DATA LISTING:
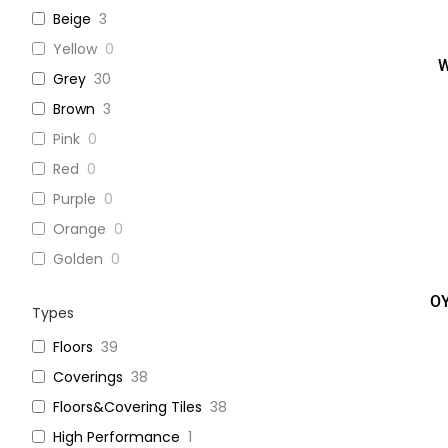
Beige
3
Yellow
0
W
Grey
30
Brown
3
Pink
0
Red
0
Purple
0
Orange
0
Golden
0
OY
Types
Floors
39
Coverings
38
Floors&Covering Tiles
38
High Performance
1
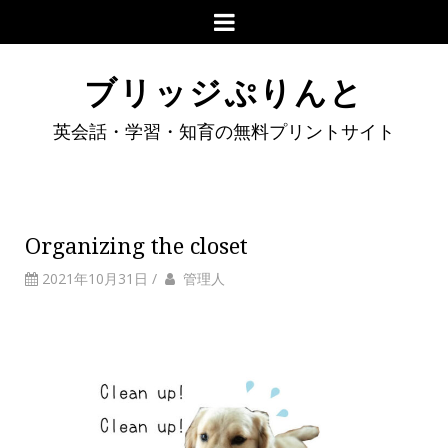
ブリッジぷりんと
英会話・学習・知育の無料プリントサイト
Organizing the closet
2021年10月31日
/
管理人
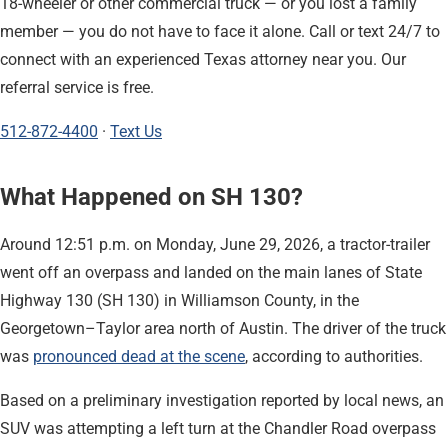
18-wheeler or other commercial truck — or you lost a family
member — you do not have to face it alone. Call or text 24/7 to
connect with an experienced Texas attorney near you. Our
referral service is free.
512-872-4400
·
Text Us
What Happened on SH 130?
Around 12:51 p.m. on Monday, June 29, 2026, a tractor-trailer
went off an overpass and landed on the main lanes of State
Highway 130 (SH 130) in Williamson County, in the
Georgetown–Taylor area north of Austin. The driver of the truck
was
pronounced dead at the scene
, according to authorities.
Based on a preliminary investigation reported by local news, an
SUV was attempting a left turn at the Chandler Road overpass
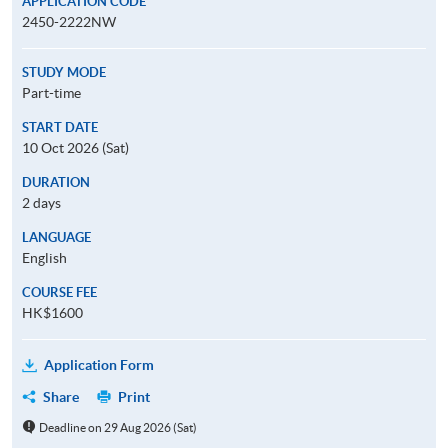
APPLICATION CODE
2450-2222NW
STUDY MODE
Part-time
START DATE
10 Oct 2026 (Sat)
DURATION
2 days
LANGUAGE
English
COURSE FEE
HK$1600
Application Form
Share
Print
Deadline on 29 Aug 2026 (Sat)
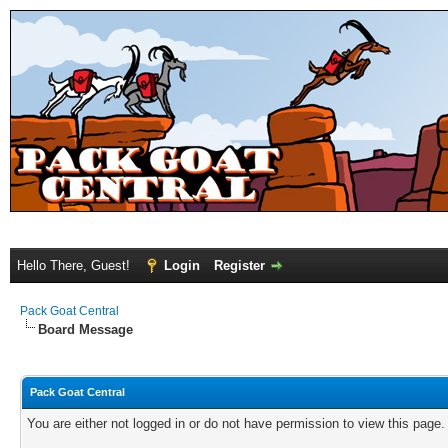
Hello There, Guest!
Login
Register
Pack Goat Central
Board Message
Pack Goat Central
You are either not logged in or do not have permission to view this page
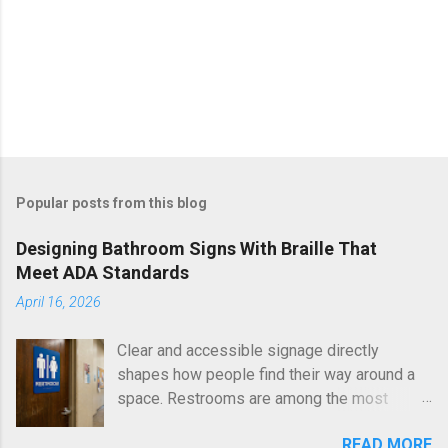
Popular posts from this blog
Designing Bathroom Signs With Braille That
Meet ADA Standards
April 16, 2026
Clear and accessible signage directly
shapes how people find their way around a
space. Restrooms are among the most
essential areas in any building, and proper
READ MORE
identification ensures equal access for all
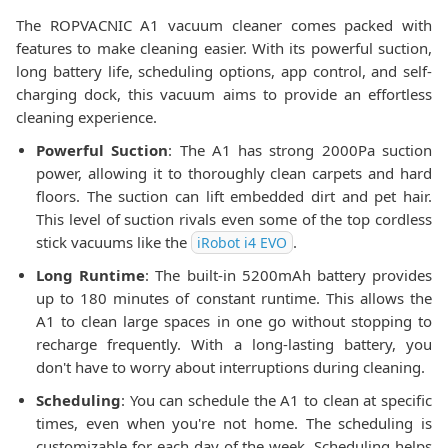
The ROPVACNIC A1 vacuum cleaner comes packed with
features to make cleaning easier. With its powerful suction,
long battery life, scheduling options, app control, and self-
charging dock, this vacuum aims to provide an effortless
cleaning experience.
Powerful Suction
: The A1 has strong 2000Pa suction
power, allowing it to thoroughly clean carpets and hard
floors. The suction can lift embedded dirt and pet hair.
This level of suction rivals even some of the top cordless
stick vacuums like the
.
iRobot i4 EVO
Long Runtime
: The built-in 5200mAh battery provides
up to 180 minutes of constant runtime. This allows the
A1 to clean large spaces in one go without stopping to
recharge frequently. With a long-lasting battery, you
don't have to worry about interruptions during cleaning.
Scheduling
: You can schedule the A1 to clean at specific
times, even when you're not home. The scheduling is
customizable for each day of the week. Scheduling helps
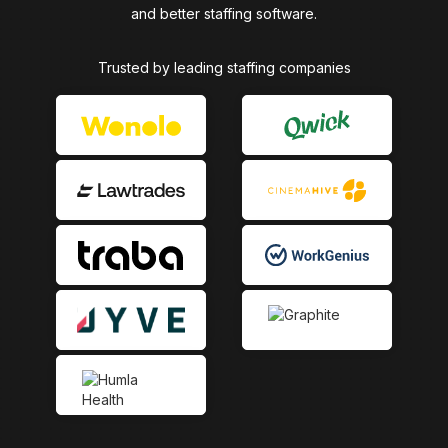
and better staffing software.
Trusted by leading staffing companies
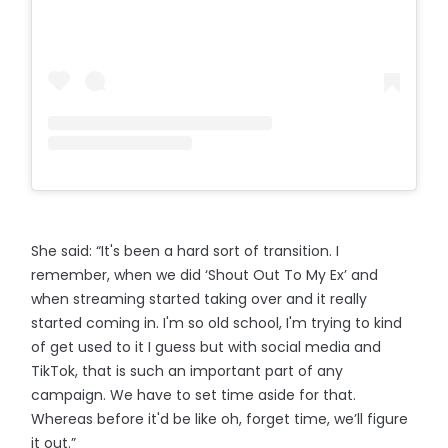
She said: “It's been a hard sort of transition. I
remember, when we did ‘Shout Out To My Ex’ and
when streaming started taking over and it really
started coming in. I'm so old school, I'm trying to kind
of get used to it I guess but with social media and
TikTok, that is such an important part of any
campaign. We have to set time aside for that.
Whereas before it'd be like oh, forget time, we’ll figure
it out.”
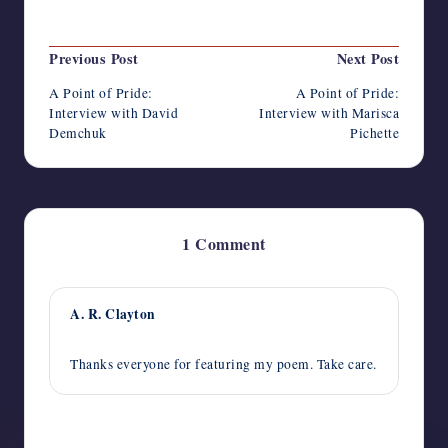
Last updated on May 31, 2022
Post
Previous Post
Next Post
navigation
A Point of Pride:
A Point of Pride:
Interview with David
Interview with Marisca
Demchuk
Pichette
1 Comment
A. R. Clayton
June 28, 2022,
12:49 pm
Thanks everyone for featuring my poem. Take care.
Comments are closed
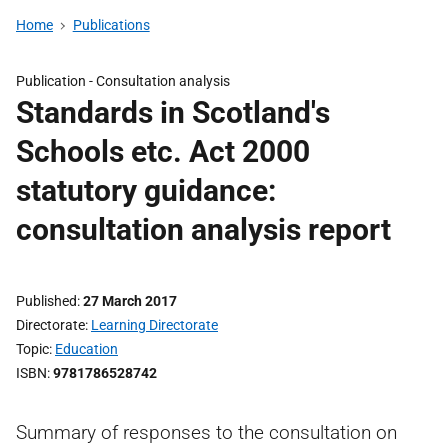
Home
Publications
Publication -
Consultation analysis
Standards in Scotland's
Schools etc. Act 2000
statutory guidance:
consultation analysis report
Published
27 March 2017
Directorate
Learning Directorate
Topic
Education
ISBN
9781786528742
Summary of responses to the consultation on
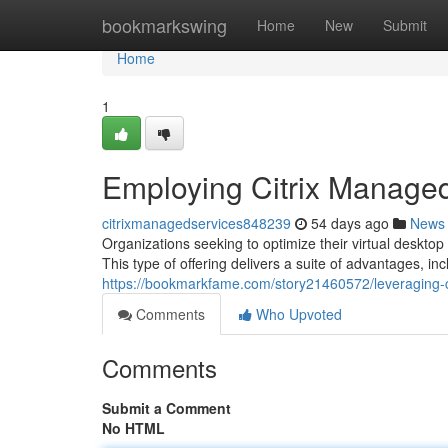
Home
bookmarkswing
Home
New
Submit
Home
1
Employing Citrix Manage
citrixmanagedservices848239
54 days ago
News
Organizations seeking to optimize their virtual desktop
This type of offering delivers a suite of advantages, i
https://bookmarkfame.com/story21460572/leveraging-c
Comments
Who Upvoted
Comments
Submit a Comment
No HTML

WORK ITEM: The job is to copy all the records precisely while omitting any picture.

ANSWER TO THIS TASK:
Beige
3
Yellow
0
W
Grey
30
Brown
3
Pink
0
Red
0
Purple
0
Orange
0
Golden
0
OY
Types
Floors
39
Coverings
38
Floors&Covering Tiles
38
High Performance
1
ブリッジぷりんと
英会話・学習・知育の無料プリントサイト
Organizing the closet
2021年10月31日
/
管理人
18-wheeler or other commercial truck — or you lost a family
member — you do not have to face it alone. Call or text 24/7 to
connect with an experienced Texas attorney near you. Our
referral service is free.
512-872-4400
·
Text Us
What Happened on SH 130?
Around 12:51 p.m. on Monday, June 29, 2026, a tractor-trailer
went off an overpass and landed on the main lanes of State
Highway 130 (SH 130) in Williamson County, in the
Georgetown–Taylor area north of Austin. The driver of the truck
was
pronounced dead at the scene
, according to authorities.
Based on a preliminary investigation reported by local news, an
SUV was attempting a left turn at the Chandler Road overpass
APPLICATION CODE
2450-2222NW
STUDY MODE
Part-time
START DATE
10 Oct 2026 (Sat)
DURATION
2 days
LANGUAGE
English
COURSE FEE
HK$1600
Application Form
Share
Print
Deadline on 29 Aug 2026 (Sat)
Hello There, Guest!
Login
Register
Pack Goat Central
Board Message
Pack Goat Central
You are either not logged in or do not have permission to view this page
Popular posts from this blog
Designing Bathroom Signs With Braille That
Meet ADA Standards
April 16, 2026
Clear and accessible signage directly
shapes how people find their way around a
space. Restrooms are among the most
essential areas in any building, and proper
READ MORE
identification ensures equal access for all
The ROPVACNIC A1 vacuum cleaner comes packed with
features to make cleaning easier. With its powerful suction,
long battery life, scheduling options, app control, and self-
charging dock, this vacuum aims to provide an effortless
cleaning experience.
Powerful Suction
: The A1 has strong 2000Pa suction
power, allowing it to thoroughly clean carpets and hard
floors. The suction can lift embedded dirt and pet hair.
This level of suction rivals even some of the top cordless
stick vacuums like the
.
iRobot i4 EVO
Long Runtime
: The built-in 5200mAh battery provides
up to 180 minutes of constant runtime. This allows the
A1 to clean large spaces in one go without stopping to
recharge frequently. With a long-lasting battery, you
don't have to worry about interruptions during cleaning.
Scheduling
: You can schedule the A1 to clean at specific
times, even when you're not home. The scheduling is
customizable for each day of the week. Scheduling helps
and better staffing software.
Trusted by leading staffing companies
She said: “It's been a hard sort of transition. I
remember, when we did ‘Shout Out To My Ex’ and
when streaming started taking over and it really
started coming in. I'm so old school, I'm trying to kind
of get used to it I guess but with social media and
TikTok, that is such an important part of any
campaign. We have to set time aside for that.
Whereas before it'd be like oh, forget time, we’ll figure
it out.”
Last updated on May 31, 2022
Post
Previous Post
Next Post
navigation
A Point of Pride:
A Point of Pride:
Interview with David
Interview with Marisca
Demchuk
Pichette
1 Comment
A. R. Clayton
June 28, 2022,
12:49 pm
Thanks everyone for featuring my poem. Take care.
Comments are closed
Home
Publications
Publication -
Consultation analysis
Standards in Scotland's
Schools etc. Act 2000
statutory guidance:
consultation analysis report
Published
27 March 2017
Directorate
Learning Directorate
Topic
Education
ISBN
9781786528742
Summary of responses to the consultation on
Home
bookmarkswing
Home
New
Submit
Home
1
Employing Citrix Manage
citrixmanagedservices848239
54 days ago
News
Organizations seeking to optimize their virtual desktop
This type of offering delivers a suite of advantages, i
https://bookmarkfame.com/story21460572/leveraging-c
Comments
Who Upvoted
Comments
Submit a Comment
No HTML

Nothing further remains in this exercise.